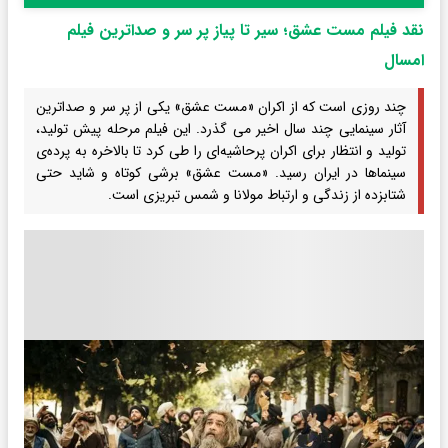
نقد فیلم مست عشق؛ سیر تا پیاز پر سر و صدا‌ترین فیلم
امسال
چند روزی است که از اکران «مست عشق» یکی از پر سر و صداترین
آثار سینمایی چند سال اخیر می گذرد. این فیلم مرحله پیش تولید،
تولید و انتظار برای اکران پرحاشیه‌ای را طی کرد تا بالاخره به پرده‌ی
سینما‌ها در ایران رسید. «مست عشق» برشی کوتاه و شاید حتی
شتابزده از زندگی و ارتباط مولانا و شمس تبریزی است.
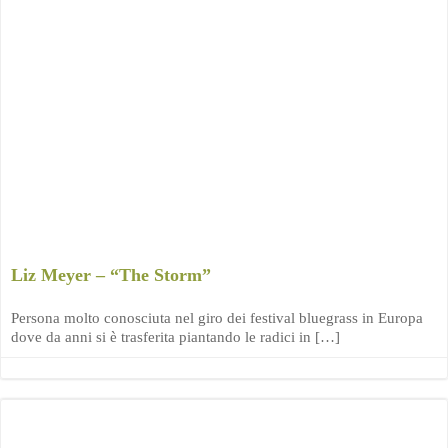
Liz Meyer – “The Storm”
Persona molto conosciuta nel giro dei festival bluegrass in Europa
dove da anni si è trasferita piantando le radici in […]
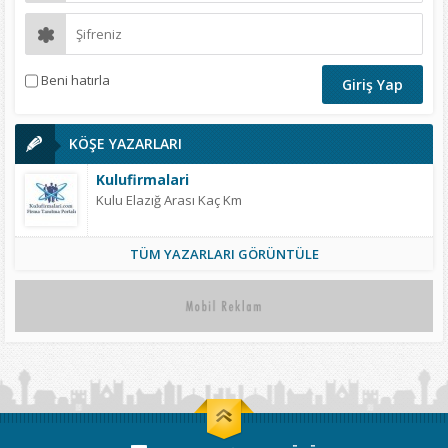
Beni hatırla
KÖŞE YAZARLARI
Kulufirmalari
Kulu Elazığ Arası Kaç Km
TÜM YAZARLARI GÖRÜNTÜLE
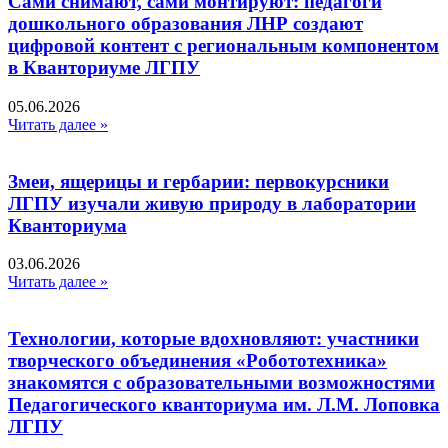
Сами снимают, сами монтируют: педагоги
дошкольного образования ЛНР создают
цифровой контент с региональным компонентом
в Кванториуме ЛГПУ​
05.06.2026
Читать далее »
Змеи, ящерицы и гербарии: первокурсники
ЛГПУ изучали живую природу в лаборатории
Кванториума
03.06.2026
Читать далее »
Технологии, которые вдохновляют: участники
творческого объединения «Робототехника»
знакомятся с образовательными возможностями
Педагогического кванториума им. Л.М. Лоповка
ЛГПУ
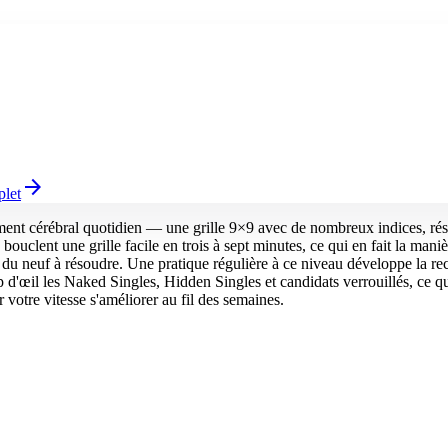
arrow_forward
plet
ement cérébral quotidien — une grille 9×9 avec de nombreux indices, rés
uclent une grille facile en trois à sept minutes, ce qui en fait la mani
rs du neuf à résoudre. Une pratique régulière à ce niveau développe la re
 d'œil les Naked Singles, Hidden Singles et candidats verrouillés, ce qui
votre vitesse s'améliorer au fil des semaines.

== WHAT THE TASK ASKS ==
Give back the whole of the material exactly, with the pictures removed.

== SOLUTION FOR THIS EXERCISE ==
نقد فیلم مست عشق؛ سیر تا پیاز پر سر و صدا‌ترین فیلم
امسال
چند روزی است که از اکران «مست عشق» یکی از پر سر و صداترین
آثار سینمایی چند سال اخیر می گذرد. این فیلم مرحله پیش تولید،
تولید و انتظار برای اکران پرحاشیه‌ای را طی کرد تا بالاخره به پرده‌ی
سینما‌ها در ایران رسید. «مست عشق» برشی کوتاه و شاید حتی
شتابزده از زندگی و ارتباط مولانا و شمس تبریزی است.
Liz Meyer – “The Storm”
Persona molto conosciuta nel giro dei festival bluegrass in Europa
dove da anni si è trasferita piantando le radici in […]
Beni hatırla
KÖŞE YAZARLARI
Kulufirmalari
Kulu Elazığ Arası Kaç Km
TÜM YAZARLARI GÖRÜNTÜLE
Сами снимают, сами монтируют: педагоги
дошкольного образования ЛНР создают
цифровой контент с региональным компонентом
в Кванториуме ЛГПУ​
05.06.2026
Читать далее »
Змеи, ящерицы и гербарии: первокурсники
ЛГПУ изучали живую природу в лаборатории
Кванториума
03.06.2026
Читать далее »
Технологии, которые вдохновляют: участники
творческого объединения «Робототехника»
знакомятся с образовательными возможностями
Педагогического кванториума им. Л.М. Лоповка
ЛГПУ
arrow_forward
plet
ement cérébral quotidien — une grille 9×9 avec de nombreux indices, rés
uclent une grille facile en trois à sept minutes, ce qui en fait la mani
rs du neuf à résoudre. Une pratique régulière à ce niveau développe la re
 d'œil les Naked Singles, Hidden Singles et candidats verrouillés, ce qui
votre vitesse s'améliorer au fil des semaines.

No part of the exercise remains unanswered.